Infelizmente, no Brasil, em geral acontece o contrário; o presidente quebra a cabeça para encaixar três dúzias de aliados nos ministérios e depois cada um sai à cata de um programa. Ignorando, na maioria dos casos, quais deveriam ser os afazeres de cada um, prefiro me manter a uma prudente distância do emaranhado programático. Abro uma exceção para a Educação. Pelo menos nessa área, atrevo-me a pensar que o governo entrante têm ciência de que a situação brasileira é catastrófica, não comportando reforminhas encabuladas como as que temos tido há séculos.
É patente que não temos – nem o governo nem
nós, cá na planície –, sequer um esboço aceitável do que precisa ser feito.
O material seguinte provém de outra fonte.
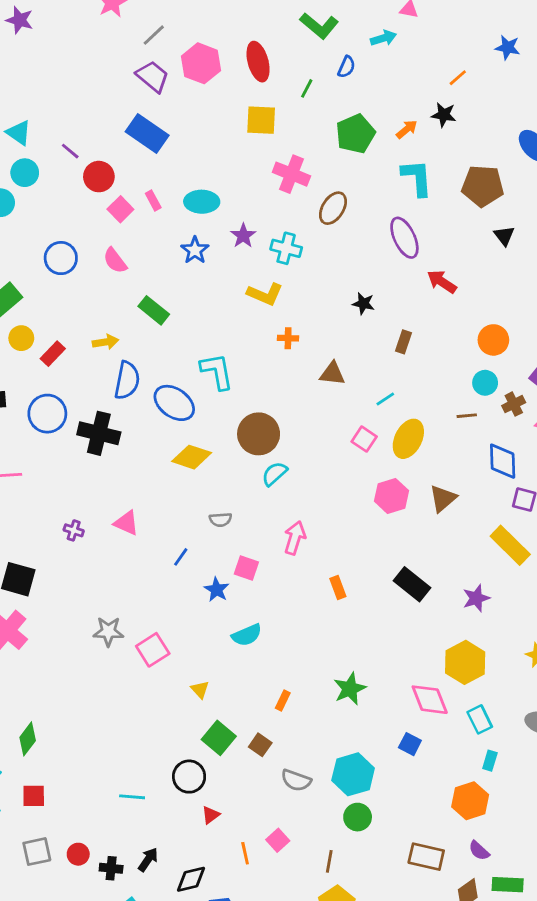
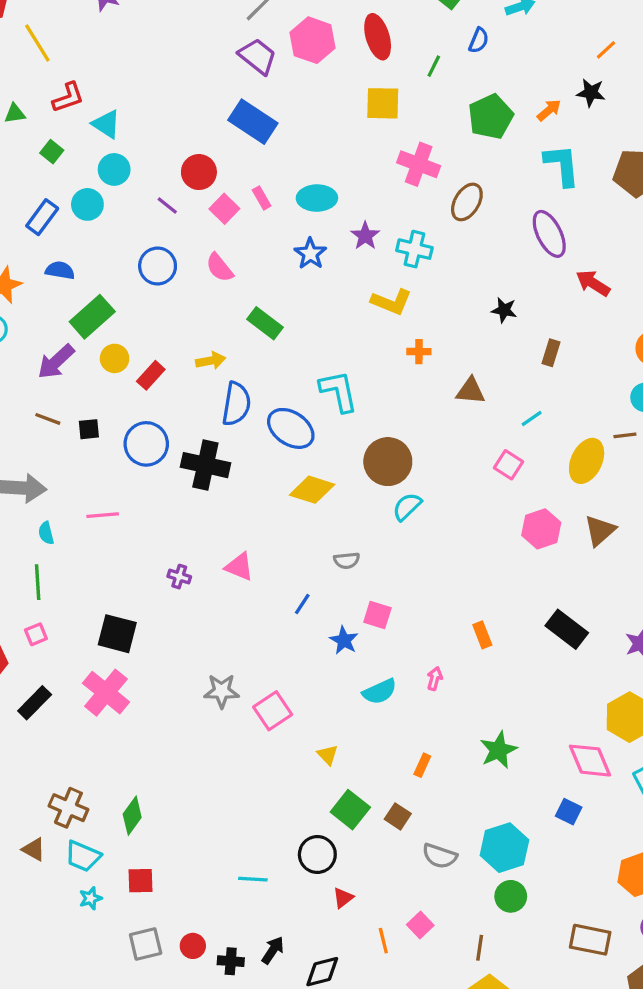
purple line: (70, 151) -> (167, 205), moved
yellow ellipse: (408, 439) -> (587, 461), moved
pink arrow: (295, 538) -> (435, 679), moved, size x0.6

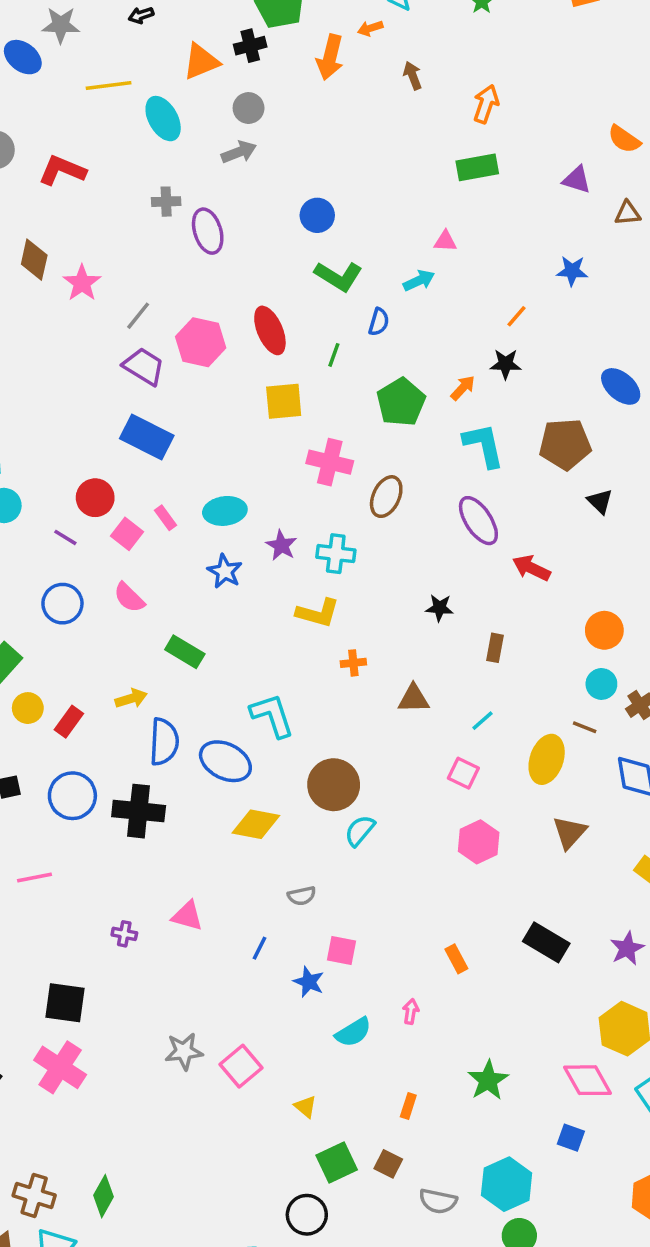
brown line: (625, 435) -> (585, 727), turned 35
pink hexagon: (541, 529) -> (479, 842), moved
green square: (350, 810) -> (337, 1163), turned 33

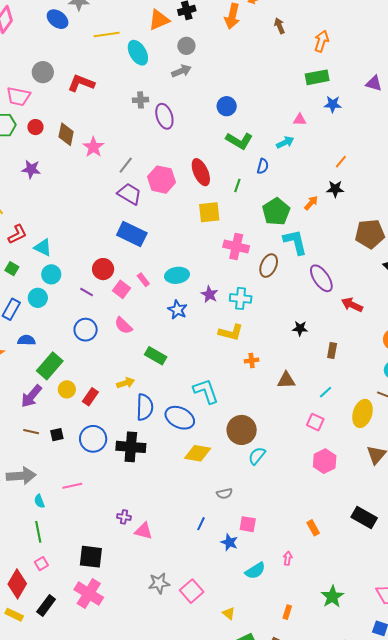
blue star: (572, 271) -> (333, 104), moved
cyan L-shape: (484, 445) -> (295, 242), moved
pink triangle: (187, 916) -> (143, 531), moved

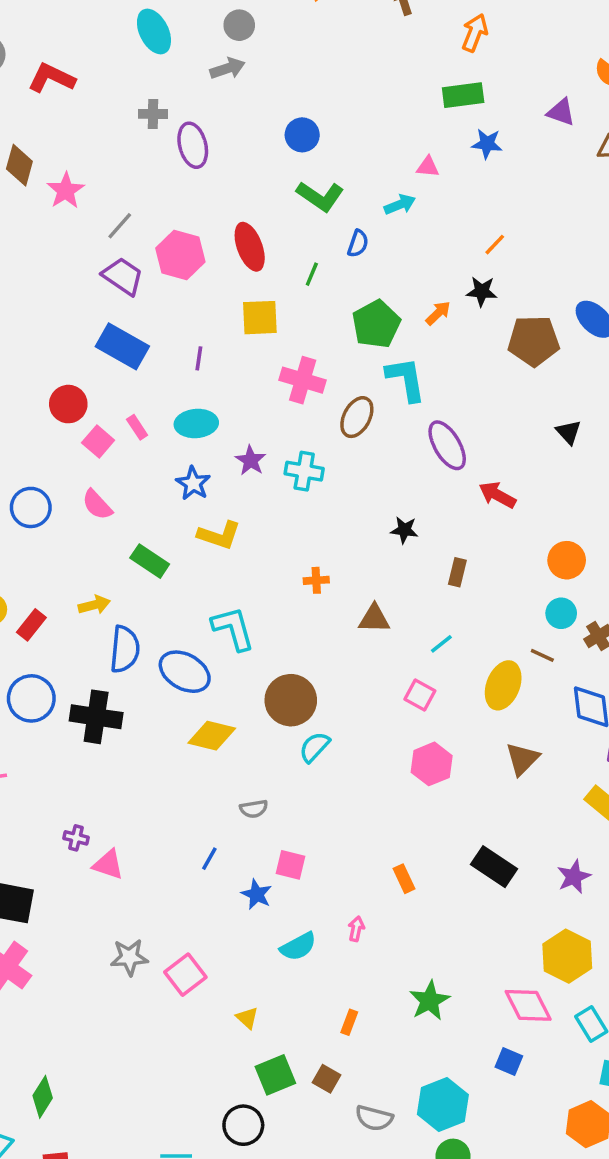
brown pentagon: (370, 234) -> (534, 341), moved
purple line: (87, 292) -> (199, 358), moved, turned 64
yellow L-shape: (231, 332) -> (219, 535), moved

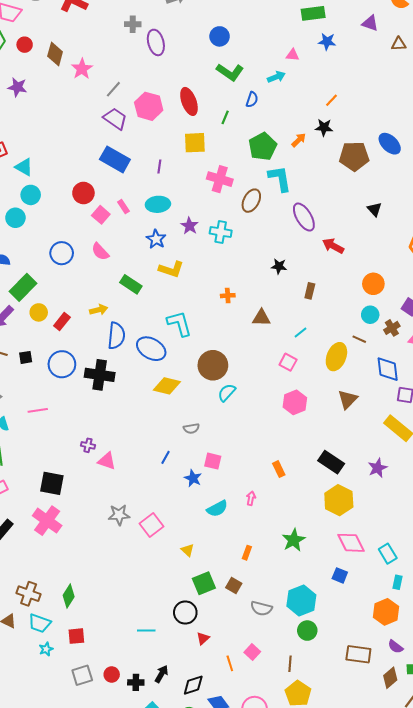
yellow hexagon: (567, 956) -> (339, 500), moved

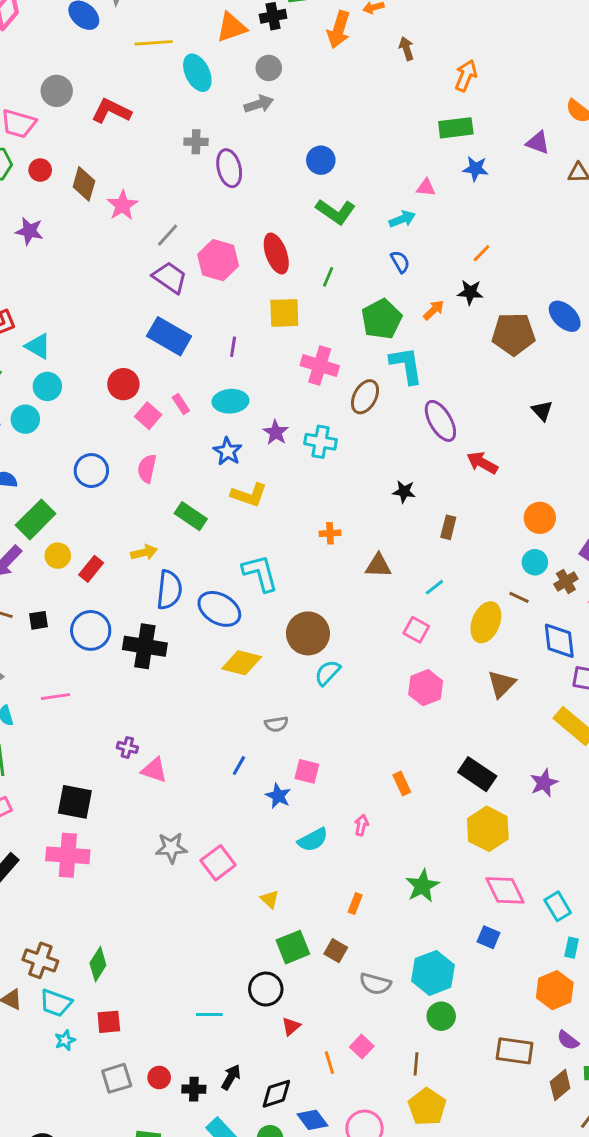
blue semicircle: (252, 100) -> (400, 262), moved, turned -49
pink semicircle: (100, 252) -> (147, 469), turned 54
pink cross: (47, 521) -> (68, 855), turned -32

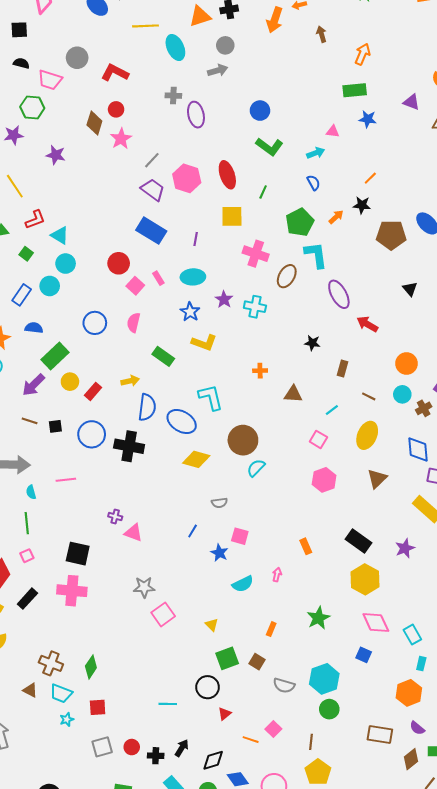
red circle: (40, 170) -> (116, 109), moved
brown line: (519, 597) -> (369, 396), moved
pink square: (218, 863) -> (163, 614), moved
orange line: (329, 1063) -> (251, 740), turned -56

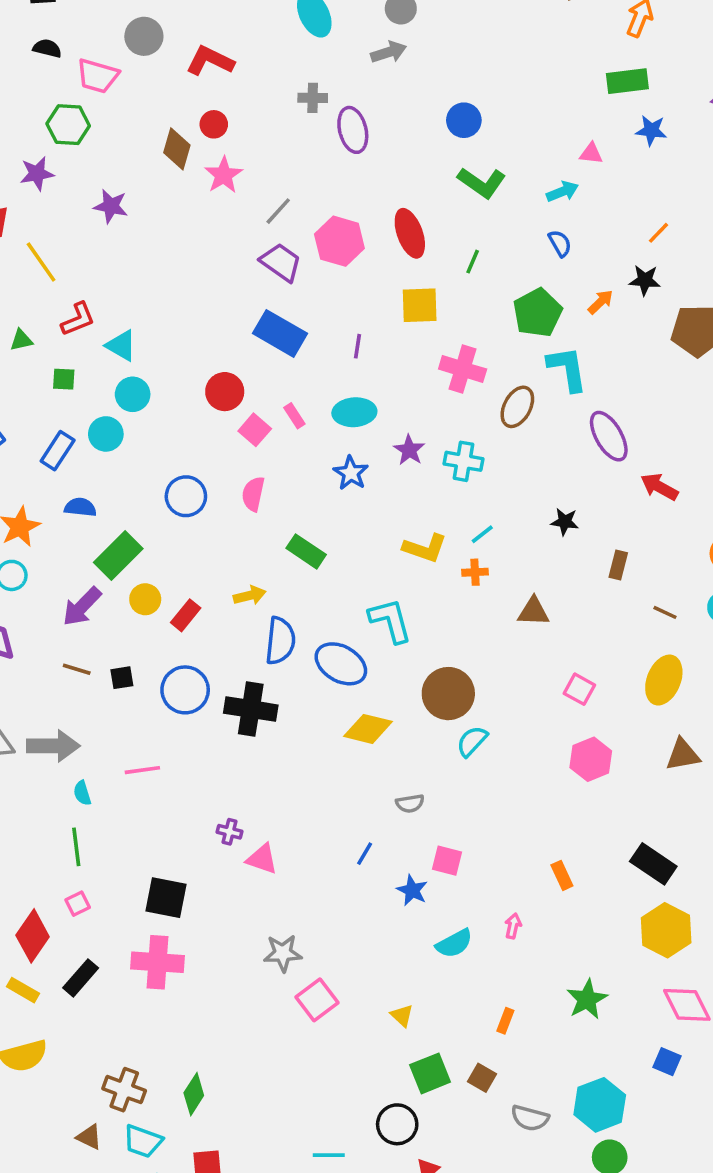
green square: (26, 254) -> (64, 379), turned -32
yellow L-shape: (204, 343) -> (425, 548), moved
cyan line: (332, 410) -> (482, 534), moved
brown triangle: (377, 479) -> (683, 755), turned 35

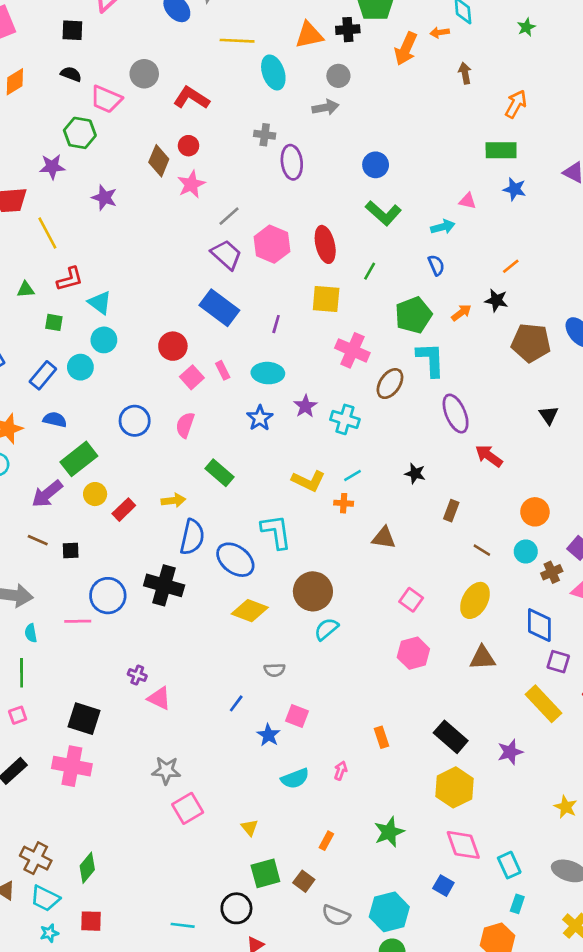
blue circle: (185, 690) -> (108, 596), moved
Mas, relembrando o saboroso conselho de Lewis Carroll, “para quem não sabe
aonde quer ir, qualquer caminho serve”. Esse, realmente, é o problema. Faz
décadas que martelamos uma verdade elementar – não conhecemos o Brasil. Verdade
já enunciada em incontáveis versões, mas hoje peço vênia para oferecer mais
uma. Sugiro que não sabemos aonde queremos ir porque não nos debruçamos sobre
questões inarredáveis como a de nossa capacidade de agir como povo, de nos
organizarmos, de nos alçarmos até o degrau superior de uma escada para de lá
delinear de forma realista um horizonte que nos sirva como meta e aspiração.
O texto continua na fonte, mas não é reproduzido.